◆ Work required ◆
Only the lines from the one that contains "614 Franklin Ave" to the last line below, both included, should be transcribed. Pictures stay out of the copy.

◆ Stored data entries ◆
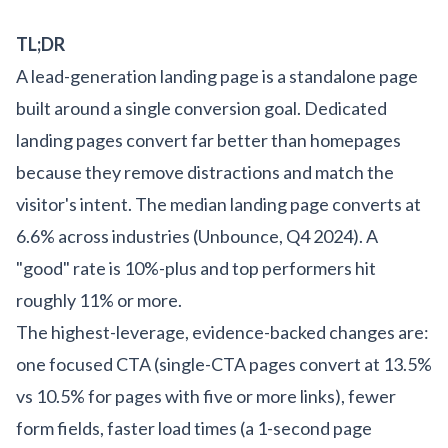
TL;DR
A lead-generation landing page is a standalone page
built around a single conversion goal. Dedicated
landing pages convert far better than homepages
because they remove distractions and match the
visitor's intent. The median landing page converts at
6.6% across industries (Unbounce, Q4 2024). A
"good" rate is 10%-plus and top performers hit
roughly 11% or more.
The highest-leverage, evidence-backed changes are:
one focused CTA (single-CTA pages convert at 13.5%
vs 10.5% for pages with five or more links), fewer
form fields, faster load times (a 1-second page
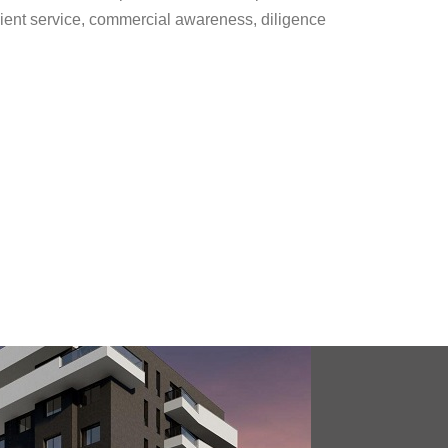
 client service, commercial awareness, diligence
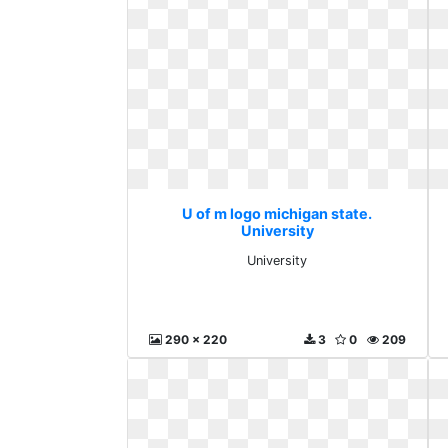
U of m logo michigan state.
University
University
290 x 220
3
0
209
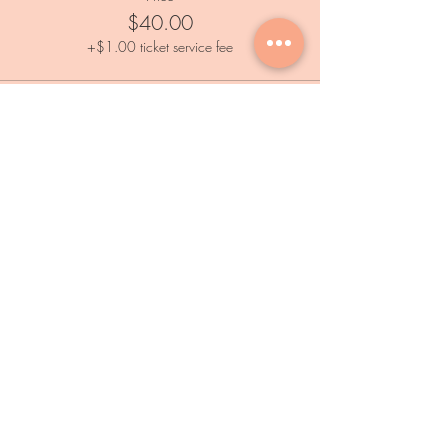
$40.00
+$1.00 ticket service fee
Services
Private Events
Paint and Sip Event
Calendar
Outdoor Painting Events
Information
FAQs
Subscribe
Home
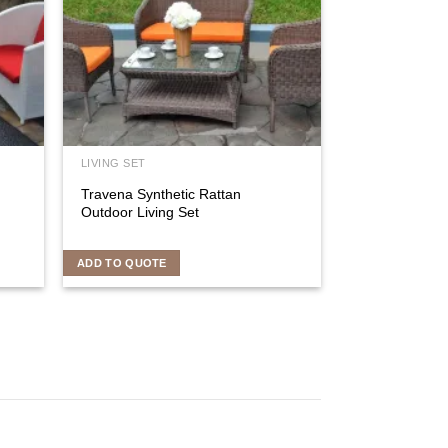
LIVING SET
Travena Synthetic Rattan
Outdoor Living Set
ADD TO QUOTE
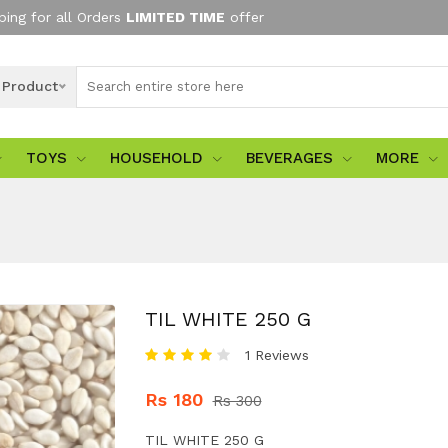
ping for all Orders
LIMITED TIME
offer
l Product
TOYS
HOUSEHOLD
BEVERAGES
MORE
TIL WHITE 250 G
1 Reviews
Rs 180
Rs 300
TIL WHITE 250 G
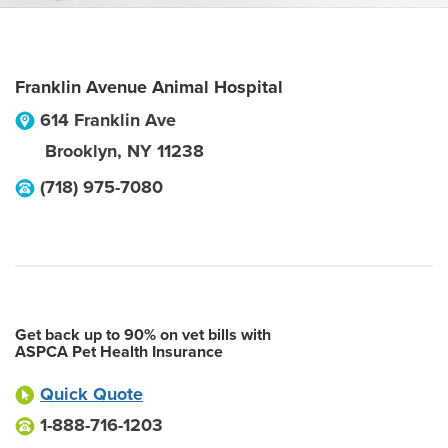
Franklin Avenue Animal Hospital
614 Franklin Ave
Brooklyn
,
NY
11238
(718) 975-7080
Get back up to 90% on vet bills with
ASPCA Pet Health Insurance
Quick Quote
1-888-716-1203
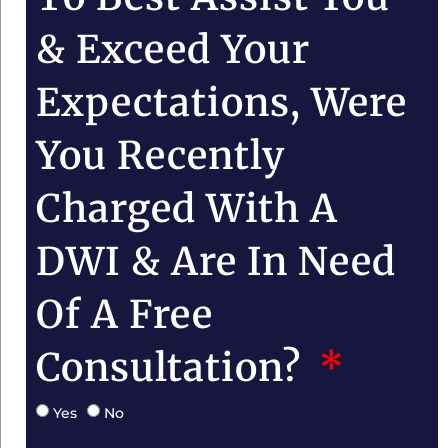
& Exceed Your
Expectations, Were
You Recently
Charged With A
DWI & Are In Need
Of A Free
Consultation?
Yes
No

◆ Exercise solution ◆
614 Franklin Ave
Brooklyn
,
NY
11238
(718) 975-7080
Get back up to 90% on vet bills with
ASPCA Pet Health Insurance
Quick Quote
1-888-716-1203
& Exceed Your
Expectations, Were
You Recently
Charged With A
DWI & Are In Need
Of A Free
Consultation?
Yes
No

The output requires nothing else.